Reproduce each record exactly. The pictures should be skipped.
=== Section Start ===
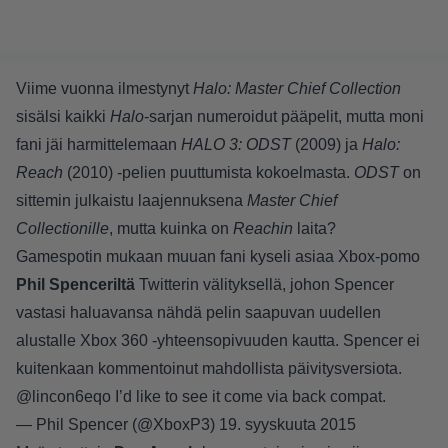
Viime vuonna ilmestynyt
Halo: Master Chief Collection
sisälsi kaikki
Halo
-sarjan numeroidut pääpelit, mutta moni
fani jäi harmittelemaan
HALO 3: ODST
(2009) ja
Halo:
Reach
(2010) -pelien puuttumista kokoelmasta.
ODST
on
sittemin julkaistu laajennuksena
Master Chief
Collectionille
, mutta kuinka on
Reachin
laita?
Gamespotin
mukaan muuan fani kyseli asiaa Xbox-pomo
Phil Spenceriltä
Twitterin välityksellä, johon Spencer
vastasi haluavansa nähdä pelin saapuvan uudellen
alustalle Xbox 360 -yhteensopivuuden kautta. Spencer ei
kuitenkaan kommentoinut mahdollista päivitysversiota.
@lincon6eqo
I’d like to see it come via back compat.
— Phil Spencer (@XboxP3)
19. syyskuuta 2015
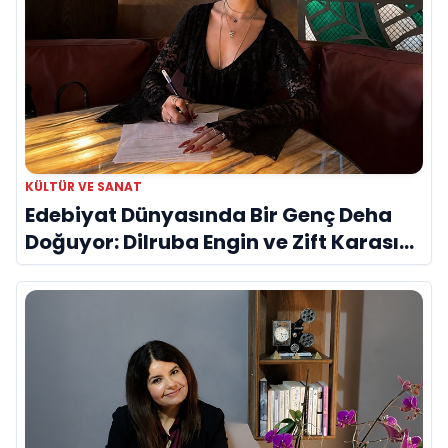
KÜLTÜR VE SANAT
Edebiyat Dünyasında Bir Genç Deha
Doğuyor: Dilruba Engin ve Zift Karası
Evreni ‘AVENOİR’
=== Section End ===
ANSWER SPACE ->
Viime vuonna ilmestynyt
Halo: Master Chief Collection
sisälsi kaikki
Halo
-sarjan numeroidut pääpelit, mutta moni
fani jäi harmittelemaan
HALO 3: ODST
(2009) ja
Halo:
Reach
(2010) -pelien puuttumista kokoelmasta.
ODST
on
sittemin julkaistu laajennuksena
Master Chief
Collectionille
, mutta kuinka on
Reachin
laita?
Gamespotin
mukaan muuan fani kyseli asiaa Xbox-pomo
Phil Spenceriltä
Twitterin välityksellä, johon Spencer
vastasi haluavansa nähdä pelin saapuvan uudellen
alustalle Xbox 360 -yhteensopivuuden kautta. Spencer ei
kuitenkaan kommentoinut mahdollista päivitysversiota.
@lincon6eqo
I’d like to see it come via back compat.
— Phil Spencer (@XboxP3)
19. syyskuuta 2015
KÜLTÜR VE SANAT
Edebiyat Dünyasında Bir Genç Deha
Doğuyor: Dilruba Engin ve Zift Karası
Evreni ‘AVENOİR’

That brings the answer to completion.